### DATA FOR REVIEW ###

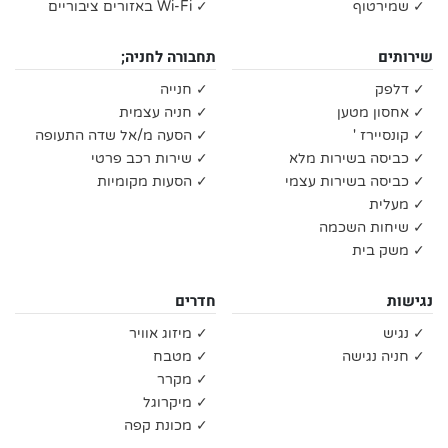
✓ שמירטוף
✓ Wi-Fi באזורים ציבוריים
שירותים
תחבורה לחניה;
✓ דלפק
✓ חנייה
✓ אחסון מטען
✓ חניה עצמית
✓ קונסיירז '
✓ הסעה מ/אל שדה התעופה
✓ כביסה בשירות מלא
✓ שירות רכב פרטי
✓ כביסה בשירות עצמי
✓ הסעות מקומיות
✓ מעלית
✓ שיחות השכמה
✓ משק בית
נגישות
חדרים
✓ נגיש
✓ מיזוג אוויר
✓ חניה נגישה
✓ מטבח
✓ מקרר
✓ מיקרוגל
✓ מכונת קפה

###

▸ TASK TO COMPLETE
Keep the pictures out of the copy and return the rest of the data above exactly.

▸ TASK RESULT
✓ שמירטוף
✓ Wi-Fi באזורים ציבוריים
שירותים
תחבורה לחניה;
✓ דלפק
✓ חנייה
✓ אחסון מטען
✓ חניה עצמית
✓ קונסיירז '
✓ הסעה מ/אל שדה התעופה
✓ כביסה בשירות מלא
✓ שירות רכב פרטי
✓ כביסה בשירות עצמי
✓ הסעות מקומיות
✓ מעלית
✓ שיחות השכמה
✓ משק בית
נגישות
חדרים
✓ נגיש
✓ מיזוג אוויר
✓ חניה נגישה
✓ מטבח
✓ מקרר
✓ מיקרוגל
✓ מכונת קפה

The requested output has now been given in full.